DHAKA (Arrahmah.com) – Para korban dugaan genosida yang dilakukan pemerintah dan aparat militer Myanmar meminta agar Mahkamah Pidana Internasional menggelar persidangan kasus ini agar lebih dekat dengan lokasi kejadian.
Permintaan itu disampaikan melalui dua pengacara asal Australia yang bertindak atas nama ratusan penyintas Rohingya dalam persidangan di Mahkamah Pidana Internasional (ICC).
ICC sedang mengadili tuduhan genosida dan kejahatan terhadap kemanusiaan yang diduga dilakukan oleh pemerintah dan aparat militer Myanmar pada tahun 2017.
Ratusan ribu warga Rohingya, kelompok minoritas tanpa kewarganegaraan, sebagian besar Muslim, melarikan diri ke negara tetangga Bangladesh selama kerusuhan.
Pemerintah Myanmar, yang dipimpin oleh pemenang Nobel Perdamaian Aung San Suu Kyi, dituding telah gagal menghentikan kekerasan sistematis yang dilakukan aparat keamanan untuk memusnahkan minoritas Rohingya.
Namun tuduhan ini selalu dibantah oleh Pemerintah Myanmar.
Salah satu pengacara asal Australia Kate Gibson telah mengajukan mosi yang meminta ICC untuk menggelar persidangan di luar Eropa.
Kate Gibson yang mewakili pengungsi di Cox’s Bazar di Bangladesh berharap pengadilan dapat menggelar beberapa atau sebagian persidangan di Bangkok, ibukota Thailand, atau di Bangladesh.
“Kami hanya meminta agar Mahkamah menyadari kesenjangan lebar antara warga Rohingya di pengungsian dengan Kota Den Haag [tempat Mahkamah bersidang],” ujarnya.

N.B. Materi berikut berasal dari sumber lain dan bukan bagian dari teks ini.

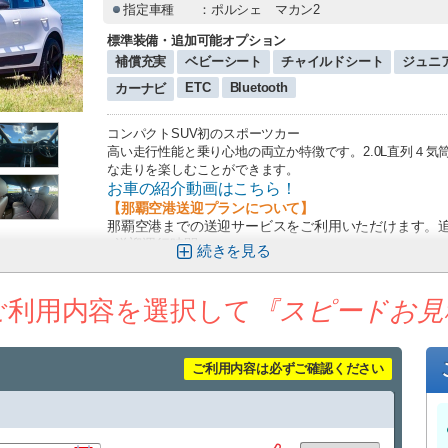
指定車種
：ポルシェ マカン2
標準装備・追加可能オプション
補償充実
ベビーシート
チャイルドシート
ジュニ
ETC
Bluetooth
カーナビ
コンパクトSUV初のスポーツカー
高い走行性能と乗り心地の両立か特徴です。2.0L直列４
な走りを楽しむことができます。
お車の紹介動画はこちら！
【那覇空港送迎プランについて】
那覇空港までの送迎サービスをご利用いただけます。
■送迎運行時間
続きを
９：３０～１７：３０
到着時間に応じて、最寄りの送迎便にてご案内いたし
（例：９：００までに那覇空港に到着→９：３０発の
ご利用内容を選択して
『スピードお見
※１時間おきに運行しており、１７：３０まで同様に
空港への送りは１７：００発が最終便となりますので
■乗車場所
ご利用内容は必ずご確認ください
那覇空港「１４番レンタカー送迎車乗り場」までお越
（ご予約時のお願い）
ご予約時、備考欄に以下の内容を必ずご記入ください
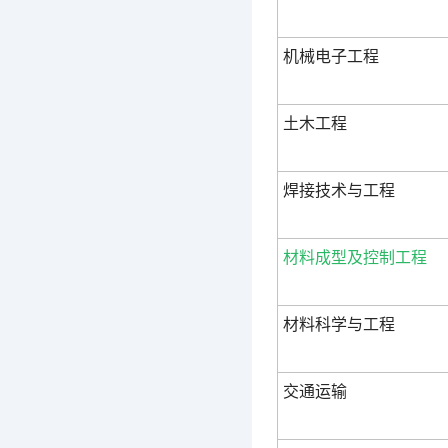
机械电子工程
土木工程
焊接技术与工程
材料成型及控制工程
材料科学与工程
交通运输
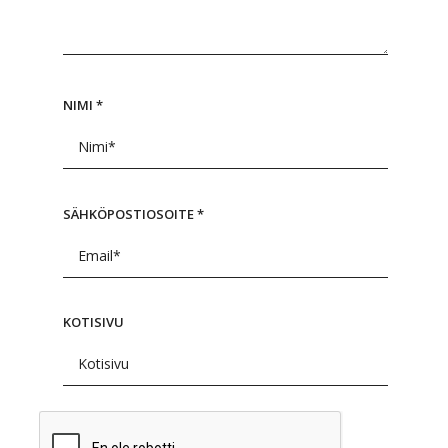
NIMI
*
SÄHKÖPOSTIOSOITE
*
KOTISIVU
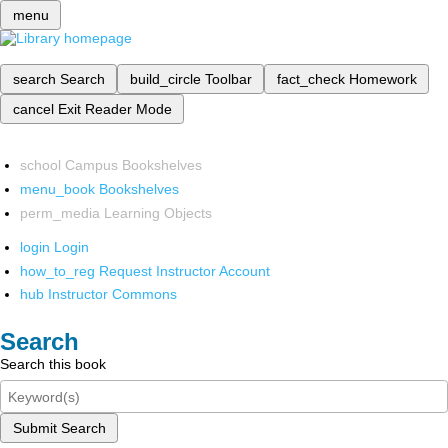
menu
search
Search
build_circle
Toolbar
fact_check
Homework
cancel
Exit Reader Mode
school
Campus Bookshelves
menu_book
Bookshelves
perm_media
Learning Objects
login
Login
how_to_reg
Request Instructor Account
hub
Instructor Commons
Search
Search this book
Submit Search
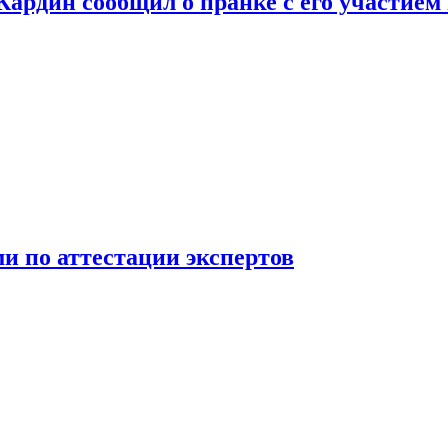
 Кардин сообщил о пранке с его участием
 по аттестации экспертов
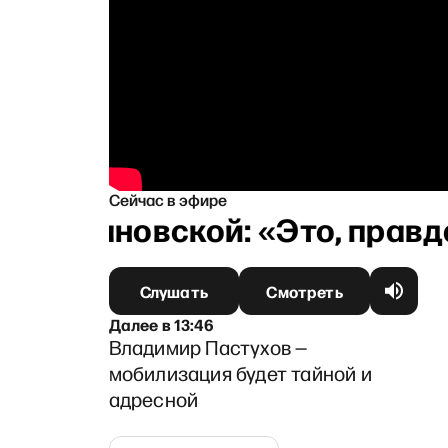
Сейчас в эфире
й Тихановской: «Это, правда
Слушать
Смотреть
Далее
в
13:46
Владимир Пастухов —
мобилизация будет тайной и
адресной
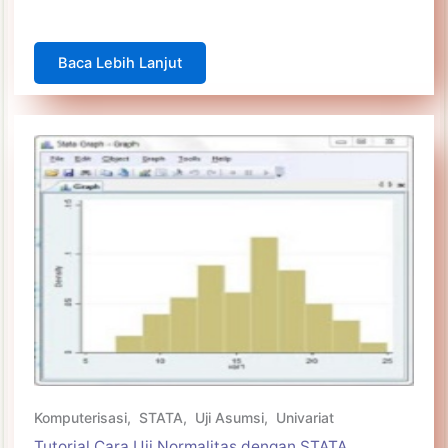
Baca Lebih Lanjut
Komputerisasi
,
STATA
,
Uji Asumsi
,
Univariat
Tutorial Cara Uji Normalitas dengan STATA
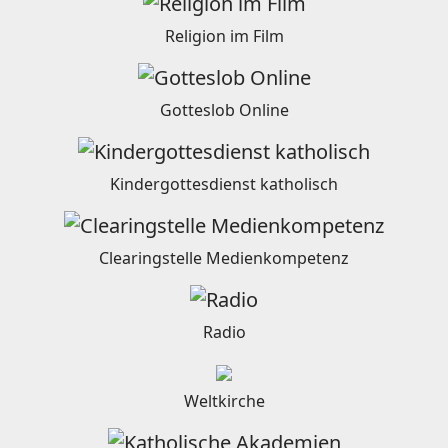
Religion im Film
Gotteslob Online
Kindergottesdienst katholisch
Clearingstelle Medienkompetenz
Radio
Weltkirche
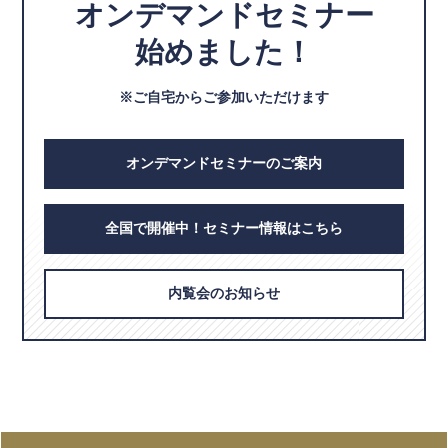
オンデマンドセミナー
始めました！
※ご自宅からご参加いただけます
オンデマンドセミナーのご案内
全国で開催中！セミナー情報はこちら
内覧会のお知らせ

“Menurut kami salah satu cara paling efektif mengatasinya adalah menjajaki kemungkinan ICC memindahkan persidangan ke lokasi yang lebih dekat dengan para penyintas,” jelas Kate.
Menurut pakar hukum dari Sydney Law School Dr Rosemary Grey, para saksi dan korban sedang mengalami berbagai masalah, termasuk kesulitan keuangan, kurangnya dokumentasi, serta koneksi internet yang buruk.
Sementara menurut Dr Emma Palmer, dosen Fakultas Hukum Universitas Griffith, jarak Kota Den Haag dengan para penyintas ikut berpengaruh pada cara mereka menjalankan persidangan.
“Para jaksa akan lebih mengandalkan perantara dari kelompok masyarakat sipil di lokasi kejadian yang akan mereka selidiki,” kata Dr Emma, sebagaimana dilansir ABC.
Salah seorang saksi korban Muhammed Nowkhim berharap dapat memberikan keterangan di depan persidangan.
Menurutnya, bila proses persidangan ICC digelar dekat dengan lokasi korban, bukan di Kota Den Haag, maka akan lebih banyak orang lain yang ingin bersaksi.
“Jika persidangan digelar di Asia maka setiap korban dapat secara terbuka menyampaikan keterangan di depan majelis hakim,” kata Mohammed.
Kate menambahkan Mahkamah juga bisa lebih dekat dengan bukti-bukti, lokasi, dan saksi.
“Kita juga tidak perlu membebani para korban untuk mengeluarkan biaya bepergian ke negara asing ini,” jelasnya.